**What you should do**
Copy out every line of the data exactly.

==== Excerpted records

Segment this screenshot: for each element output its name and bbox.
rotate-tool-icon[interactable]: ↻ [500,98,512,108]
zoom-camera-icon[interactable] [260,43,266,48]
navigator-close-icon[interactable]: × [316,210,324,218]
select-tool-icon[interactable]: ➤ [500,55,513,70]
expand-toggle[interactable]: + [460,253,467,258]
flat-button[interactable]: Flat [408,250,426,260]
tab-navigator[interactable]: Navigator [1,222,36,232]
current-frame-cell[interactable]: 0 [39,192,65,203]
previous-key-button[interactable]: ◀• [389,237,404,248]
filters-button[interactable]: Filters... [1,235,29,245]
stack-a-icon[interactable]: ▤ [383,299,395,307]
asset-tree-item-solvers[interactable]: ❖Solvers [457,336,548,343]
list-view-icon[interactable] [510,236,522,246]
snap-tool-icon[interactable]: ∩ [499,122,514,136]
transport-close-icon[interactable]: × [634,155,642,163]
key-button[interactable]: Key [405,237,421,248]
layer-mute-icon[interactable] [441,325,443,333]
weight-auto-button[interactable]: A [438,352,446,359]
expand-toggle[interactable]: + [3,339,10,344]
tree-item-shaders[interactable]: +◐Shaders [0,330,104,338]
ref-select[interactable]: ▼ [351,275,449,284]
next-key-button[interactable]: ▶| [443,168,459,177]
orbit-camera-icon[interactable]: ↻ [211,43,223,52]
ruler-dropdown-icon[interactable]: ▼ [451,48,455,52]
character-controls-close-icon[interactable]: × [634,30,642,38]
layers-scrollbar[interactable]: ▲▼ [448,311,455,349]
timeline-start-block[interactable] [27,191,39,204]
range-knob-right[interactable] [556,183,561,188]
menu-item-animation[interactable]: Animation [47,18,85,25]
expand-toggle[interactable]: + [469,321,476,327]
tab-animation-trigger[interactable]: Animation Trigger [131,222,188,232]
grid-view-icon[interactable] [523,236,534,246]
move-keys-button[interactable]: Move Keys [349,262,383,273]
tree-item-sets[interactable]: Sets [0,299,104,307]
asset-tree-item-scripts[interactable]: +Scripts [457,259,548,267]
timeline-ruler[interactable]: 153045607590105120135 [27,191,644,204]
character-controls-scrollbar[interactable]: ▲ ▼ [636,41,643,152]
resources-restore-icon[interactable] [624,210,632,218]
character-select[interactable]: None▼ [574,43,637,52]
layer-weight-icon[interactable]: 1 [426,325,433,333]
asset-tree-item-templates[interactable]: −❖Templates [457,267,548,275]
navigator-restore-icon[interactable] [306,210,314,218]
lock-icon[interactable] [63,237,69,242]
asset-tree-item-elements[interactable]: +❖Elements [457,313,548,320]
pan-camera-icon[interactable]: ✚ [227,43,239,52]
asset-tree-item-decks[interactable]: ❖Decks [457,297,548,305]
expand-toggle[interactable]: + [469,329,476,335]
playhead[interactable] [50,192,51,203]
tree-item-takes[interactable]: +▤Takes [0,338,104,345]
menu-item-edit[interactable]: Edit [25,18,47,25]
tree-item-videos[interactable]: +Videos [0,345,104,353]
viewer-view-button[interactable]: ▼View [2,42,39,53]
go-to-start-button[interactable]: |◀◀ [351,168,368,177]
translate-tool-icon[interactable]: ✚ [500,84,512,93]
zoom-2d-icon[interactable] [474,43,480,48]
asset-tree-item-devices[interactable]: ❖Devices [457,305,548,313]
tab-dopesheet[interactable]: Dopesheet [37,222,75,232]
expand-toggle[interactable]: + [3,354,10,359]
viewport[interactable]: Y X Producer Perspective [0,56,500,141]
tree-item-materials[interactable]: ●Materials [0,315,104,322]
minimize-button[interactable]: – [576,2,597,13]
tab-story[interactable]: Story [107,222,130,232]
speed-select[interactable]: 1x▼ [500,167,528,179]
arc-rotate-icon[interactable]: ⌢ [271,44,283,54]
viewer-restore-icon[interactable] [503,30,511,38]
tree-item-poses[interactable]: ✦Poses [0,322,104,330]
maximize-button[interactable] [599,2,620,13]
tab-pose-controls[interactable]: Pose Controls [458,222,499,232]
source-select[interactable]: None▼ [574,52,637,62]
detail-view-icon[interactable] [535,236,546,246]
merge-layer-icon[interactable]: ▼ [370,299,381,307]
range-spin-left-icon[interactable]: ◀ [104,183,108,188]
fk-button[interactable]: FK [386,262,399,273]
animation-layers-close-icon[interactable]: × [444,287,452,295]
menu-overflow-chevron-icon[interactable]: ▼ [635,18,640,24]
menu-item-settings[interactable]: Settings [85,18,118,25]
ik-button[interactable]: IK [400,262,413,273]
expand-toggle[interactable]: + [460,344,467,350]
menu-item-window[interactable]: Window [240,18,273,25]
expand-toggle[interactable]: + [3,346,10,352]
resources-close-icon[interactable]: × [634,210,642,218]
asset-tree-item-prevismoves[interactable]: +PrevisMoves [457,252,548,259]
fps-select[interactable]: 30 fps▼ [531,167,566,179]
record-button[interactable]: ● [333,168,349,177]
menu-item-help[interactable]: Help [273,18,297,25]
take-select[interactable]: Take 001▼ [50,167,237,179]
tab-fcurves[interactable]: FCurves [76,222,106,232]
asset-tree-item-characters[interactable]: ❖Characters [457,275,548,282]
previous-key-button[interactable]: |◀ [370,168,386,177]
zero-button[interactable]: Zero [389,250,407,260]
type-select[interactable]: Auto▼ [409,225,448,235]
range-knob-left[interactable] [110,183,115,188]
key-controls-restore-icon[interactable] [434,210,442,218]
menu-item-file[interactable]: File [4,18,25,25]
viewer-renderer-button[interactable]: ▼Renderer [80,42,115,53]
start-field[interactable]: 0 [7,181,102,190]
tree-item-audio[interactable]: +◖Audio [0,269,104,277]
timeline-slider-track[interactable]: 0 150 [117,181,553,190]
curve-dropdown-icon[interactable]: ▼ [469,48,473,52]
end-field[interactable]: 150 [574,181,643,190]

========

**Your solution**
Segment this screenshot: for each element output its name and bbox.
rotate-tool-icon[interactable]: ↻ [500,98,512,108]
zoom-camera-icon[interactable] [260,43,266,48]
navigator-close-icon[interactable]: × [316,210,324,218]
select-tool-icon[interactable]: ➤ [500,55,513,70]
expand-toggle[interactable]: + [460,253,467,258]
flat-button[interactable]: Flat [408,250,426,260]
tab-navigator[interactable]: Navigator [1,222,36,232]
current-frame-cell[interactable]: 0 [39,192,65,203]
previous-key-button[interactable]: ◀• [389,237,404,248]
filters-button[interactable]: Filters... [1,235,29,245]
stack-a-icon[interactable]: ▤ [383,299,395,307]
asset-tree-item-solvers[interactable]: ❖Solvers [457,336,548,343]
list-view-icon[interactable] [510,236,522,246]
snap-tool-icon[interactable]: ∩ [499,122,514,136]
transport-close-icon[interactable]: × [634,155,642,163]
key-button[interactable]: Key [405,237,421,248]
layer-mute-icon[interactable] [441,325,443,333]
weight-auto-button[interactable]: A [438,352,446,359]
expand-toggle[interactable]: + [3,339,10,344]
tree-item-shaders[interactable]: +◐Shaders [0,330,104,338]
ref-select[interactable]: ▼ [351,275,449,284]
next-key-button[interactable]: ▶| [443,168,459,177]
orbit-camera-icon[interactable]: ↻ [211,43,223,52]
ruler-dropdown-icon[interactable]: ▼ [451,48,455,52]
character-controls-close-icon[interactable]: × [634,30,642,38]
layers-scrollbar[interactable]: ▲▼ [448,311,455,349]
timeline-start-block[interactable] [27,191,39,204]
range-knob-right[interactable] [556,183,561,188]
menu-item-animation[interactable]: Animation [47,18,85,25]
expand-toggle[interactable]: + [469,321,476,327]
tab-animation-trigger[interactable]: Animation Trigger [131,222,188,232]
grid-view-icon[interactable] [523,236,534,246]
move-keys-button[interactable]: Move Keys [349,262,383,273]
tree-item-sets[interactable]: Sets [0,299,104,307]
asset-tree-item-scripts[interactable]: +Scripts [457,259,548,267]
timeline-ruler[interactable]: 153045607590105120135 [27,191,644,204]
character-controls-scrollbar[interactable]: ▲ ▼ [636,41,643,152]
resources-restore-icon[interactable] [624,210,632,218]
character-select[interactable]: None▼ [574,43,637,52]
layer-weight-icon[interactable]: 1 [426,325,433,333]
asset-tree-item-templates[interactable]: −❖Templates [457,267,548,275]
navigator-restore-icon[interactable] [306,210,314,218]
lock-icon[interactable] [63,237,69,242]
asset-tree-item-elements[interactable]: +❖Elements [457,313,548,320]
pan-camera-icon[interactable]: ✚ [227,43,239,52]
asset-tree-item-decks[interactable]: ❖Decks [457,297,548,305]
expand-toggle[interactable]: + [469,329,476,335]
playhead[interactable] [50,192,51,203]
tree-item-takes[interactable]: +▤Takes [0,338,104,345]
menu-item-edit[interactable]: Edit [25,18,47,25]
tree-item-videos[interactable]: +Videos [0,345,104,353]
viewer-view-button[interactable]: ▼View [2,42,39,53]
go-to-start-button[interactable]: |◀◀ [351,168,368,177]
translate-tool-icon[interactable]: ✚ [500,84,512,93]
zoom-2d-icon[interactable] [474,43,480,48]
asset-tree-item-devices[interactable]: ❖Devices [457,305,548,313]
tab-dopesheet[interactable]: Dopesheet [37,222,75,232]
expand-toggle[interactable]: + [3,354,10,359]
viewport[interactable]: Y X Producer Perspective [0,56,500,141]
tree-item-materials[interactable]: ●Materials [0,315,104,322]
minimize-button[interactable]: – [576,2,597,13]
tab-story[interactable]: Story [107,222,130,232]
speed-select[interactable]: 1x▼ [500,167,528,179]
arc-rotate-icon[interactable]: ⌢ [271,44,283,54]
viewer-restore-icon[interactable] [503,30,511,38]
tree-item-poses[interactable]: ✦Poses [0,322,104,330]
maximize-button[interactable] [599,2,620,13]
tab-pose-controls[interactable]: Pose Controls [458,222,499,232]
source-select[interactable]: None▼ [574,52,637,62]
detail-view-icon[interactable] [535,236,546,246]
merge-layer-icon[interactable]: ▼ [370,299,381,307]
range-spin-left-icon[interactable]: ◀ [104,183,108,188]
fk-button[interactable]: FK [386,262,399,273]
animation-layers-close-icon[interactable]: × [444,287,452,295]
menu-overflow-chevron-icon[interactable]: ▼ [635,18,640,24]
menu-item-settings[interactable]: Settings [85,18,118,25]
ik-button[interactable]: IK [400,262,413,273]
expand-toggle[interactable]: + [460,344,467,350]
menu-item-window[interactable]: Window [240,18,273,25]
expand-toggle[interactable]: + [3,346,10,352]
resources-close-icon[interactable]: × [634,210,642,218]
asset-tree-item-prevismoves[interactable]: +PrevisMoves [457,252,548,259]
fps-select[interactable]: 30 fps▼ [531,167,566,179]
record-button[interactable]: ● [333,168,349,177]
menu-item-help[interactable]: Help [273,18,297,25]
take-select[interactable]: Take 001▼ [50,167,237,179]
tab-fcurves[interactable]: FCurves [76,222,106,232]
asset-tree-item-characters[interactable]: ❖Characters [457,275,548,282]
previous-key-button[interactable]: |◀ [370,168,386,177]
zero-button[interactable]: Zero [389,250,407,260]
type-select[interactable]: Auto▼ [409,225,448,235]
range-knob-left[interactable] [110,183,115,188]
key-controls-restore-icon[interactable] [434,210,442,218]
menu-item-file[interactable]: File [4,18,25,25]
viewer-renderer-button[interactable]: ▼Renderer [80,42,115,53]
start-field[interactable]: 0 [7,181,102,190]
tree-item-audio[interactable]: +◖Audio [0,269,104,277]
timeline-slider-track[interactable]: 0 150 [117,181,553,190]
curve-dropdown-icon[interactable]: ▼ [469,48,473,52]
end-field[interactable]: 150 [574,181,643,190]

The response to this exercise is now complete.